Mayor Bill de Blasio just doesn’t get it. He has staunchly opposed Fair Fares -- a program to implement half-priced MetroCards for working poor families in the city. This despite his pledge to address inequities that make it harder for low-income families to get ahead.
The mayor argues that the city cannot afford Fair Fares. But the city has an $85 billion budget. Yet rather than dip a little into that pool to ensure that the poorest among us can access our public transit system, the mayor prefers to spend billions in subsidies and capital on building a trolley to connect middle and upper-income waterfront neighborhoods and on high-speed ferries.
On the other hand, the City Council does get it. In its response to the mayor’s proposed FY2018 preliminary budget, the Council is calling for $50 million to support Fair Fares. It recognizes that making half-priced MetroCards available to working-age individuals living at or below poverty will mean that more New Yorkers will be able to afford to ride the subway and bus to work, to school, to medical appointments, to pick up their kids from school. They will no longer need to quietly beg for swipes or take chances and jump the turnstiles.
This last point bears further discussion. Fully funding Fair Fares will address the slow-motion war on low-income workers and the poor now being carried out in our subway stations by our own police force. On average, a quarter of all arrests in New York City in recent years were for fare beating. In the first quarter of this year, 4,600 people were arrested for fare evasion, an overwhelming 90 percent of them black and Hispanic, according to NYPD figures. This continues a trend that from 2015, when the NYPD arrested nearly 30,000 New Yorkers for fare evasion.
And even where individuals are issued a summons instead of being arrested – as some 70,000 were in 2015 – the effect is not benign. A fare beat summons carries a $100 fine. How we can expect a person who could not afford $2.75 to pay $100 on demand baffles me. In fact less than half of these summons fines are paid or collected. And revenues collected go to the New York City General fund, not to the MTA to support its work.
If these numbers are not overwhelming enough, consider the impact on immigrants, who can face deportation for a fare evasion arrest, as the NYPD now grudgingly acknowledges. The Trump administration’s hard line immigration policies place at risk not only undocumented immigrants, but also legal permanent residents. That’s right: Green Card holders are at risk here, too. There are already news accounts of federal Immigrations and Customs Enforcement agents waiting outside New York City criminal courts to nab people arrested on these charges.
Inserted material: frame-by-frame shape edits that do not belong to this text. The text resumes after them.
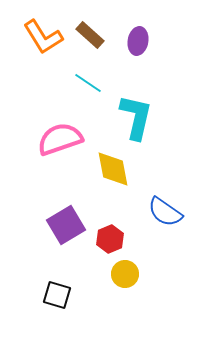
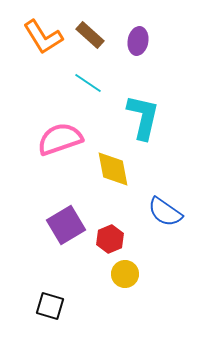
cyan L-shape: moved 7 px right
black square: moved 7 px left, 11 px down
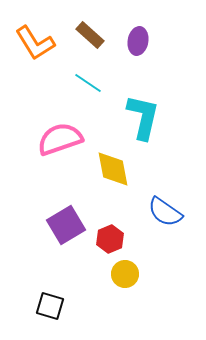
orange L-shape: moved 8 px left, 6 px down
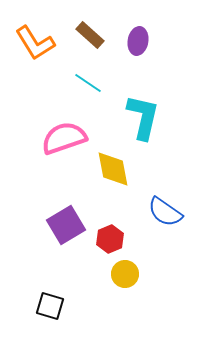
pink semicircle: moved 4 px right, 1 px up
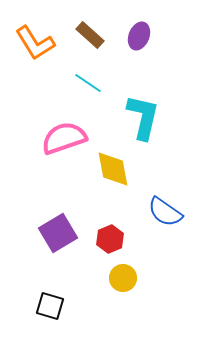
purple ellipse: moved 1 px right, 5 px up; rotated 12 degrees clockwise
purple square: moved 8 px left, 8 px down
yellow circle: moved 2 px left, 4 px down
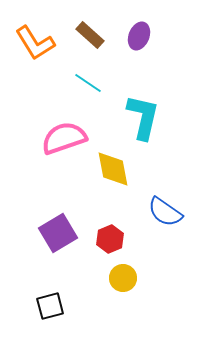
black square: rotated 32 degrees counterclockwise
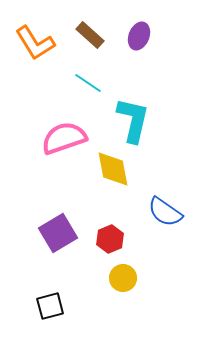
cyan L-shape: moved 10 px left, 3 px down
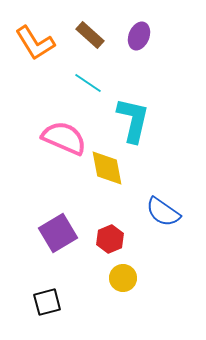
pink semicircle: rotated 42 degrees clockwise
yellow diamond: moved 6 px left, 1 px up
blue semicircle: moved 2 px left
black square: moved 3 px left, 4 px up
Quite simply, fare evasion is driven by the city’s affordability crisis. It’s reasonable to assume the MTA fare hike approved last month made public transportation even more unaffordable. It puts an even tighter squeeze on one of every four low-income MTA riders who say in opinion polls they cannot afford their basic transportation needs.
The City Council has taken the brave step of proposing a pilot Fair Fares program aimed at a college students, or the homeless or veterans, and has proposed that the program be funded in the city budget. This is a good start.
But a much better way forward would be to begin a gradual phase-in of subsidized MetroCards, the same way the $15 minimum wage law with implemented in stages. We could start by implementing half-cost MetroCards for 379,000 of the poorest New Yorkers, who earn 50 percent of the federal poverty level, which translates into $10,000 annually for a family of three and $12,000 annually for a family of four. Then add eligibility for families at 75 percent and, later, 100 percent of poverty. Helping the poorest of our fellow citizens reaches the neediest first and reduces the full-year cost in foregone fare revenue to $91 - $103 million, about half the $212 million for full implementation.
Here’s another cost-saving compromise: begin the targeted rollout in January 2018, during the second half of the fiscal year. This would allow time to gear up for a smooth roll out and cut the FY 2018 costs to about $50 million – the same figure in the current City Council budget response.
New York City is massive. It covers more than 302 square miles. We need to cross many of them daily to get to work, to school, to visit the doctor and to take care of the many other things we need to do. But increasingly, we are divided in the way we do this. One group summons Ubers and taxis. The other takes the subway and bus – when they can afford it. Fair Fares – reduced priced MetroCards for those among us who are at or below the poverty line – will inject a huge dose of equitability into the system.
Our mayor should stand up and protect the working poor by providing transit affordability to those who need it the most.